Triplet Network with Attention for Speaker Diarization
In automatic speech processing systems, speaker diarization is a crucial front-end component for separating speech segments by speaker without a priori knowledge about speaker identities. The first phase of many state-of-the-art diarization techniques involves the conversion of original speech data into representative i-vectors, which are then scored in fully connected networks for metric learning. Despite adequate result quality, these approaches have lagged in their adaptation to current trends in deep neural networks (DNN), notably in terms of joint representation and task-based learning. Redesigning the diarization process to fully leverage DNN architecture stands to accelerate development of robust and reliable solutions.

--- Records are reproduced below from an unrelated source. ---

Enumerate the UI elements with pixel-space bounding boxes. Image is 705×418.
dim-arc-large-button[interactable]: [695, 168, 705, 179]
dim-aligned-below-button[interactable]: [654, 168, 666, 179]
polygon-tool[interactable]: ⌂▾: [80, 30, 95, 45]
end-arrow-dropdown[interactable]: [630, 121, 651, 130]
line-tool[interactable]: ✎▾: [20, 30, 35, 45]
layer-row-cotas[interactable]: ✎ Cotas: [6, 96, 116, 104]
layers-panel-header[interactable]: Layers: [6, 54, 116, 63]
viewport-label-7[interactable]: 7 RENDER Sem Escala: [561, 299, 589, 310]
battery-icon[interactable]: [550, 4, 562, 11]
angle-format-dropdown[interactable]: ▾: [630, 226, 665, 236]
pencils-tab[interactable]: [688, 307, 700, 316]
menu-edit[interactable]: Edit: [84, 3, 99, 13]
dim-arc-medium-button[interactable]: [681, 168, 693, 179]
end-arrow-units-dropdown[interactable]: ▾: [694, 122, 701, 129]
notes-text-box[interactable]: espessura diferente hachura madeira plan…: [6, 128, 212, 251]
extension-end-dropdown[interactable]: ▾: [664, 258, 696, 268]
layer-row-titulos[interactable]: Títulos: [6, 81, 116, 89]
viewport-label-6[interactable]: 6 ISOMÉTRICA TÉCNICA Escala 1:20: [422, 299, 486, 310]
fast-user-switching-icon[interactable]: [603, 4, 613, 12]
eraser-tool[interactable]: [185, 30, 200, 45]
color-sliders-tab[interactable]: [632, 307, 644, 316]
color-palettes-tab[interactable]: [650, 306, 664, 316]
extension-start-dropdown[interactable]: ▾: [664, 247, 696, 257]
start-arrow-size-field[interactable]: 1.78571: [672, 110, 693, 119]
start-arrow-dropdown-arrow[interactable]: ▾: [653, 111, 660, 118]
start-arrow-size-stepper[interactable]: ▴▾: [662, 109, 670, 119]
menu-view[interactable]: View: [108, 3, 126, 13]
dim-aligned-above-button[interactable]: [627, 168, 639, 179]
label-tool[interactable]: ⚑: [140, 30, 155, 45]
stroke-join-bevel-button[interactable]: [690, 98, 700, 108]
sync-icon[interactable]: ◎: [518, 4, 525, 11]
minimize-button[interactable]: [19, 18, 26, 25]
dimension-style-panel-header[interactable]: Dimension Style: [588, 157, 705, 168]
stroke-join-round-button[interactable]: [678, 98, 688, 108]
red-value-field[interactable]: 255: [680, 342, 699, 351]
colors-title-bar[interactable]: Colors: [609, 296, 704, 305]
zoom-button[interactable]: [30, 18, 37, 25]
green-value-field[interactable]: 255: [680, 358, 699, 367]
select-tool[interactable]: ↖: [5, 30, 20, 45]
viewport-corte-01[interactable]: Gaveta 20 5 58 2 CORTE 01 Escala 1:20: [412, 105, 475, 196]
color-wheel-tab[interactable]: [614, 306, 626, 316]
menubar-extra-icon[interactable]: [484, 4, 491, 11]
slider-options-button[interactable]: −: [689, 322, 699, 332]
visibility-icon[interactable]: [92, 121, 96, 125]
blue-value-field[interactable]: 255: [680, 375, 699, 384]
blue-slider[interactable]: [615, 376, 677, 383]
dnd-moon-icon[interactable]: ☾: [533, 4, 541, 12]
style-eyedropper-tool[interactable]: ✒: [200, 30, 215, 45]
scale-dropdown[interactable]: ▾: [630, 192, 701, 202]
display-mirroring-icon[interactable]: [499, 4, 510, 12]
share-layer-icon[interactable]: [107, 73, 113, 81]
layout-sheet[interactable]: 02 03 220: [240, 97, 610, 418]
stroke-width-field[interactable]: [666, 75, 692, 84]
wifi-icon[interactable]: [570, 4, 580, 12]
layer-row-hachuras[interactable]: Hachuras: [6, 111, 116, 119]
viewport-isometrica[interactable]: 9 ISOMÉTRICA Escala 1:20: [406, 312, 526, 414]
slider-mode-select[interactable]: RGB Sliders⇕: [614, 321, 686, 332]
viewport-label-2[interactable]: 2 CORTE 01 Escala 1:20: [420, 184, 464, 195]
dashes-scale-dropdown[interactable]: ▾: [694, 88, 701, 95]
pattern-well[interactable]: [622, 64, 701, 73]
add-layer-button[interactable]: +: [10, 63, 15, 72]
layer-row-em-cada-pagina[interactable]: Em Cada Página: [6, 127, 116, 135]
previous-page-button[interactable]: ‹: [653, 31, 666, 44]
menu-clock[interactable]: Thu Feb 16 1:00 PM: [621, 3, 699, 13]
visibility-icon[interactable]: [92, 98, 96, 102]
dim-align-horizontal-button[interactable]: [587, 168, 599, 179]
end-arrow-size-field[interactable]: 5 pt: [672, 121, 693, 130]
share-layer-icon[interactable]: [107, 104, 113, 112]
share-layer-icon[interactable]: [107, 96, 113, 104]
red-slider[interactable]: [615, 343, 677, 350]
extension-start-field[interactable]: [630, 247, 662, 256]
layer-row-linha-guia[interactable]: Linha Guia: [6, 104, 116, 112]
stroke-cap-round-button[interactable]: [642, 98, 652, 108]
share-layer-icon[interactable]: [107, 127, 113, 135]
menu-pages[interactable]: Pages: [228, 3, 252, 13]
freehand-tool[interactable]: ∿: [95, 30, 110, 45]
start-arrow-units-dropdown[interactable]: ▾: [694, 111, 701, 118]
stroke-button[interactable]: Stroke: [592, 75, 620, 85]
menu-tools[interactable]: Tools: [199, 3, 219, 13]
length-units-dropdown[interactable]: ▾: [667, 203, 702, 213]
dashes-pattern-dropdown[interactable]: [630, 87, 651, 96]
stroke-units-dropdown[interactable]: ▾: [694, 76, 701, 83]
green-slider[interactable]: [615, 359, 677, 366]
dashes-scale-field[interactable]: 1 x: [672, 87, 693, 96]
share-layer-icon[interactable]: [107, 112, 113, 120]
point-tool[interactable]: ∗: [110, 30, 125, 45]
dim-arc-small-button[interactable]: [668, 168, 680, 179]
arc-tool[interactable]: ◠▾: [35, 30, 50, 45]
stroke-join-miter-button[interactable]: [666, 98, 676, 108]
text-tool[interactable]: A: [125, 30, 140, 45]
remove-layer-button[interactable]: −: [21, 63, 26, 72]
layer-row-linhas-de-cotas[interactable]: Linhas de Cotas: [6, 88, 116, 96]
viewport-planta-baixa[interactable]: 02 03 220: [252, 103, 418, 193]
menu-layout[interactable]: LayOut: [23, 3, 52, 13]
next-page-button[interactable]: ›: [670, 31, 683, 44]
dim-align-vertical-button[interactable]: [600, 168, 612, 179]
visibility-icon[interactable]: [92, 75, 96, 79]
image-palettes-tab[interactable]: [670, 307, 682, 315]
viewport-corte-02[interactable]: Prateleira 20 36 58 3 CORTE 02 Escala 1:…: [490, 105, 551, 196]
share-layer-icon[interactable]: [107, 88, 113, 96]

Researchers at Arizona State University have developed a new process for speaker diarization. Dispensing entirely of i-vector formation, this process employs a deep attention network paired with a triplet ranking loss algorithm. Bypassing the resource-intensive i-vector extraction step significantly reduces training time and required training data.
Embeddings from the Mel-frequency cepstral coefficients (MFCCs) and speech similarity metrics are jointly learned directly from raw speech segments. A multi-head, self-attention mechanism forms the basis for the attention model, while a triplet ranking loss is trained with input sets that each contain three samples: a positive, a negative, and an anchor. Anchor-to-positive distances and anchor-to-negative distances are computed and evaluated against a local margin value. Unlike global margin values used in some contrastive loss techniques, the local margin value affords this model more flexibility and expressive power.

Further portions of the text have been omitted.